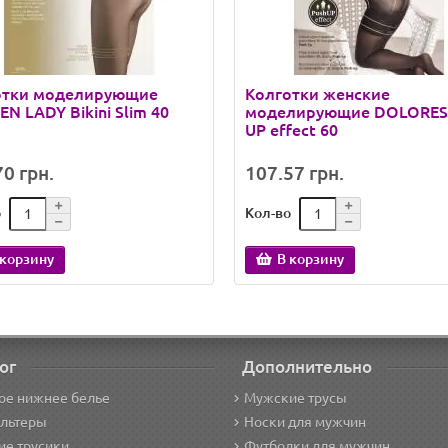
отки моделирующие
Колготки женские
N LADY Bikini Slim 40
моделирующие DOLORES
UP effect 60
0 грн.
107.57 грн.
о
Кол-во
 корзину
В корзину
ог
Дополнительно
ое нижнее белье
Мужские трусы
альтеры
Носки для мужчин
е трусики
Футболки для мужчин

> EXERCISE INSTRUCTIONS: From the first line to the last, copy the listing above exactly and leave out the images.

> RESULT:
отки моделирующие
Колготки женские
N LADY Bikini Slim 40
моделирующие DOLORES
UP effect 60
0 грн.
107.57 грн.
о
Кол-во
 корзину
В корзину
ог
Дополнительно
ое нижнее белье
Мужские трусы
альтеры
Носки для мужчин
е трусики
Футболки для мужчин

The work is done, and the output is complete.